Why your Child Should Not Miss the Taibah Lesson

Every time a Taibah learner meets a teacher, a memorable, interesting and well planned one-hour engagement happens. Esteemed readers, let me take you through the lesson structure at the centre of Education with a Difference.


The lesson kicks off with the teacher welcoming the learners into the classroom and allocating them the most strategic positions on the different tables in the classroom. This makes classroom management way easier as the teacher chooses who sits with who, who can help who become better, who can lead which team to ensure that peer learning happens in a well differentiated classroom setting. Then the famous roll call.


Learners present their homework assignments if any was administered in the previous lesson and this also helps in the review of the previous lesson’s content. This the reason homework is given at the beginning of the lesson and learners know that part of the answers come from the lessons conducted that very day. So, after reviewing the previous lesson, new homework is given and the new/day’s lesson’s content is unpacked.


A lesson starter is done. This can be a dictionary moment, sharing the news, a refreshing brief game, an edutainment video, a fun-fact moment or anything the teacher plans to lighten the mood up!

The ICT based, learner-centered lesson progress from the introduction phase to the lesson development. The teacher clearly tells the learners the new topic or subtopic and the objective of the lesson; what they are studying and why? Learners then take the lead in working on the projector, connecting the required devices thereon and sometimes presenting their own PowerPoints about the topic.
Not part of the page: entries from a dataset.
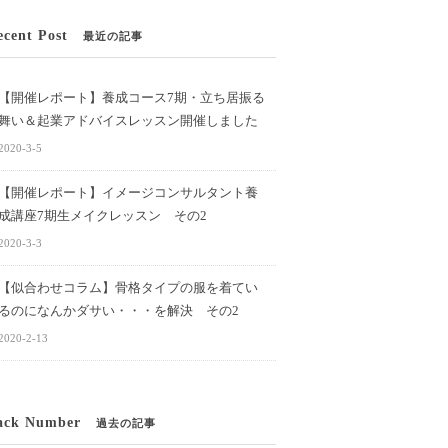
ecent Post
最近の記事
【開催レポート】養成コース7期・立ち居振る
舞い＆起業アドバイスレッスン開催しました
2020-3-5
【開催レポート】イメージコンサルタント養
成講座7期生メイクレッスン その2
2020-3-3
【似合わせコラム】骨格タイプの服を着てい
るのになんかダサい・・・を解決 その2
2020-2-13
ack Number
過去の記事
Learners, in their groups, take notes in preparation for presentations that are a common characteristic of the Taibah lesson that should have (not limited to) three activities.


While concluding the lesson, the teacher, once again, mentions the initial objective of the lesson, summarises the day’s content and gives appropriate feedback.

As part of the school philosophy, all lessons must happen in a clean, safe and happy environment.